Это были все познания Кумия в сельском хозяйстве. Ему было жаль цитрусовые деревья куда больше людей. Пришельцы из далёкой Индии, наверняка они чувствуют себя чужими даже спустя пять веков после своего переезда. С некоторых пор Кумий чувствовал себя чужим в Риме. Браслет Валерии был давным-давно продан, как и почти все имущество Кумия.
Поэт дошёл буквально до крайности. И у него кончилась бумага. То есть чистой бумаги у него не было давным-давно. А тут кончились и старые рукописи, которые он перечёркивал и вновь использовал, печатая на другой стороне. Кумий принялся рыться в старом сундуке в поисках какого-нибудь давнишнего черновика. Ему казалось, что черновики никогда не иссякнут. Но выходило, что ничего не осталось – оказывается, человек за свою жизнь успевает так мало! Нашлась лишь серая папка, неведомо откуда взявшаяся. Напрасно Кумий напрягал память, пытаясь вспомнить, откуда она. Ничего не всплывало. Ясно, что папка была не его. Кто-то дал ему её на сохранение. Кто-то чужой положил в сундук. Листы в папке были старые, пожелтевшие. От времени чёрные буквы машинописи распылись. На первой странице значилось:
«Скопировано с рукописи, пришедшей в полную негодность. Рукопись ориентировочно 870-871 годов, сделанная на пергаменте».
И далее шёл текст.
Рукопись, найденная поэтом Кумием (без заголовка).
В моем поместье в… (неразборчиво) я провожу ныне большую часть времени, а не только каникулы, когда знать бежит из Рима, и в Городе остаётся лишь нищий плебс.
Последнее моё сочинение продаётся в нескольких книжных лавках. Но я слишком глубоко запрятал смысл, намёки слишком тонки, нынешним читателям их не понять. Береника сказала, что в моих произведениях не хватает чувства. И я готов с ней согласиться. Эта женщина продолжает меня удивлять. Я пригласил её погостить к себе на виллу. И она приехала. Она по-прежнему красива. Быть может даже красивее, чем прежде. Говорят, в молодости Береника, как Фрина, не пользовалась косметикой. И румянец, и чёрные полукружья бровей, и ресницы – все было естественным. И сейчас она красилась мало. Однако румяна и краску для губ употребляла.
Едва она приехала, как тут же явился ко мне в гости сосед мой философ Серторий.
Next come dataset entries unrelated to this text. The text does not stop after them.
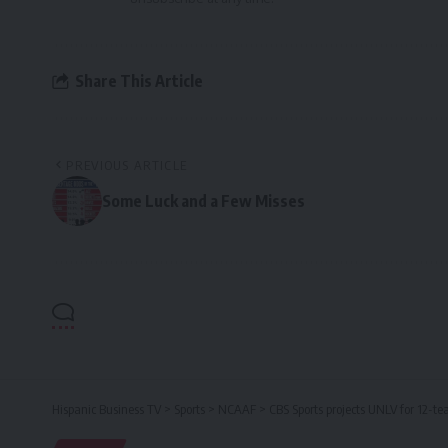
Share This Article
PREVIOUS ARTICLE
Some Luck and a Few Misses
Hispanic Business TV
>
Sports
>
NCAAF
>
CBS Sports projects UNLV for 12-t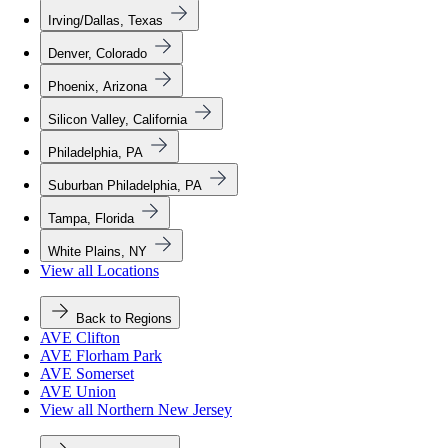
Irving/Dallas, Texas
Denver, Colorado
Phoenix, Arizona
Silicon Valley, California
Philadelphia, PA
Suburban Philadelphia, PA
Tampa, Florida
White Plains, NY
View all Locations
Back to Regions
AVE Clifton
AVE Florham Park
AVE Somerset
AVE Union
View all Northern New Jersey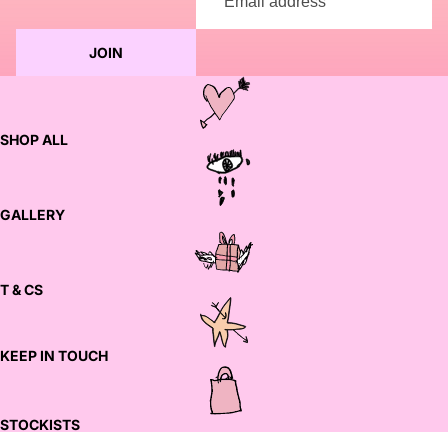
JOIN
SHOP ALL
GALLERY
T & CS
KEEP IN TOUCH
STOCKISTS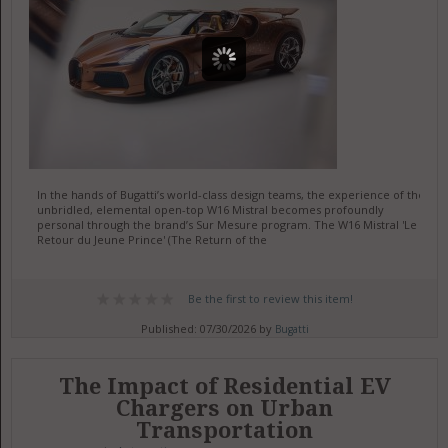
In the hands of Bugatti’s world-class design teams, the experience of the
unbridled, elemental open-top W16 Mistral becomes profoundly
personal through the brand’s Sur Mesure program. The W16 Mistral 'Le
Retour du Jeune Prince' (The Return of the
Be the first to review this item!
Published: 07/30/2026 by
Bugatti
The Impact of Residential EV
Chargers on Urban
Transportation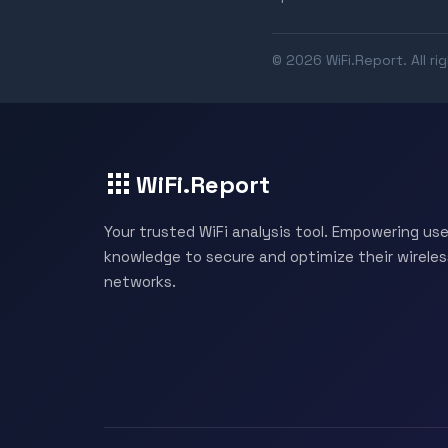
© 2026 WiFi.Report. All ri
WiFi.Report
Your trusted WiFi analysis tool. Empowering use
knowledge to secure and optimize their wireles
networks.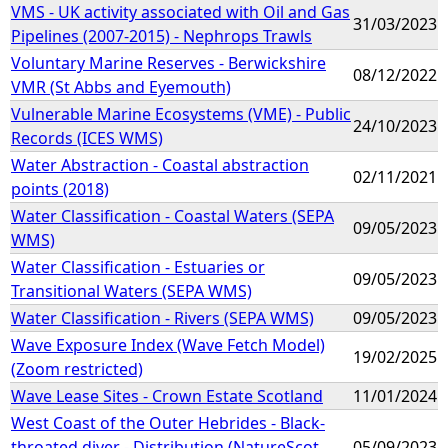
VMS - UK activity associated with Oil and Gas
31/03/2023
Pipelines (2007-2015) - Nephrops Trawls
Voluntary Marine Reserves - Berwickshire
08/12/2022
VMR (St Abbs and Eyemouth)
Vulnerable Marine Ecosystems (VME) - Public
24/10/2023
Records (ICES WMS)
Water Abstraction - Coastal abstraction
02/11/2021
points (2018)
Water Classification - Coastal Waters (SEPA
09/05/2023
WMS)
Water Classification - Estuaries or
09/05/2023
Transitional Waters (SEPA WMS)
Water Classification - Rivers (SEPA WMS)
09/05/2023
Wave Exposure Index (Wave Fetch Model)
19/02/2025
(Zoom restricted)
Wave Lease Sites - Crown Estate Scotland
11/01/2024
West Coast of the Outer Hebrides - Black-
throated diver - Distribution (NatureScot
05/09/2023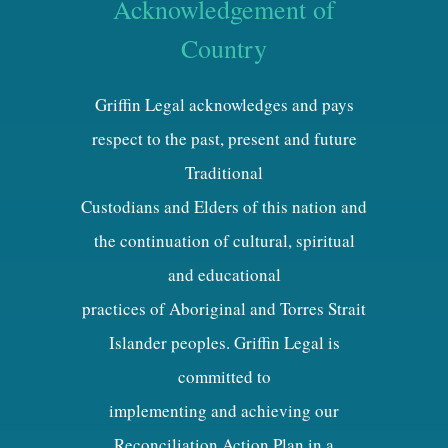
Acknowledgement of
Country
Griffin Legal acknowledges and pays
respect to the past, present and future
Traditional
Custodians and Elders of this nation and
the continuation of cultural, spiritual
and educational
practices of Aboriginal and Torres Strait
Islander peoples. Griffin Legal is
committed to
implementing and achieving our
Reconciliation Action Plan in a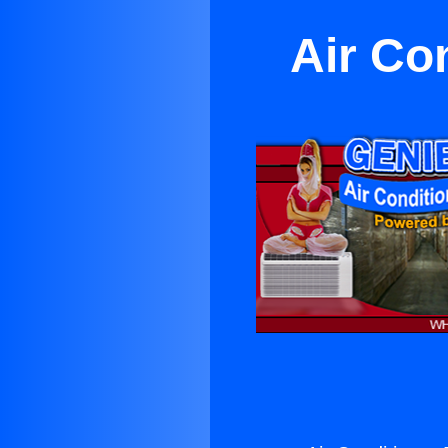
Air Co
Себя он называет стоиком, но я подозреваю, что он понатаскал со всех учений понемногу и пытается слепить нечто особенное по примеру Цицерона. Поутру он даже пытался зачитывать мне куски своих «опытов». Береника присутствовала. Серторий постоянно бросал на неё взгляды и постоянно сбивался. Серторию нет ещё и тридцати, Береника лет на шесть или семь его старше, а между тем он полностью очарован этой женщиной. Любовь его безнадёжна, и, кажется, сам Серторий это понимает – он беден, едва выпутался из старых долгов и тут же наделал новых. Купить любовь Береники ему не по средствам.
– Неплохо, – сказала Береника. – Но чрезвычайно скучно. Это вряд ли кто-то будет читать. Надо зацепить читателя, обратиться к его чувству, а ты обращаешься к разуму. Это обычная ошибка римлян. Они слишком превозносят разум.
– Рим пишет историю в реальности и на бумаге. Историю, похожую на миф.
Вымысел для других, – напыщенно заявил Серторий.
– Но иногда приятно пофантазировать. В этом случае наши поэты прикрываются чужими мифами. Римлянину не подобает сочинять сказки.
В тот день спор Береники и Сертория закончился вскоре. Никто не знал, во что он выльется позднее.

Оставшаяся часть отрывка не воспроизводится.